■ **Task requirements**:
Nothing but the exact lines from the one containing "oÄ verwenden." through the last line of the records below belongs in your answer.

[Page-level text extractions]

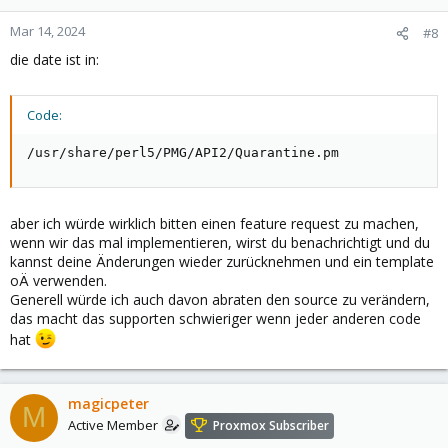
Mar 14, 2024
#8
die date ist in:
Code:
/usr/share/perl5/PMG/API2/Quarantine.pm
aber ich würde wirklich bitten einen feature request zu machen,
wenn wir das mal implementieren, wirst du benachrichtigt und du
kannst deine Änderungen wieder zurücknehmen und ein template
oÄ verwenden.
Generell würde ich auch davon abraten den source zu verändern,
das macht das supporten schwieriger wenn jeder anderen code
hat
magicpeter
M
Active Member
Proxmox Subscriber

■ **Written response**:
oÄ verwenden.
Generell würde ich auch davon abraten den source zu verändern,
das macht das supporten schwieriger wenn jeder anderen code
hat
magicpeter
M
Active Member
Proxmox Subscriber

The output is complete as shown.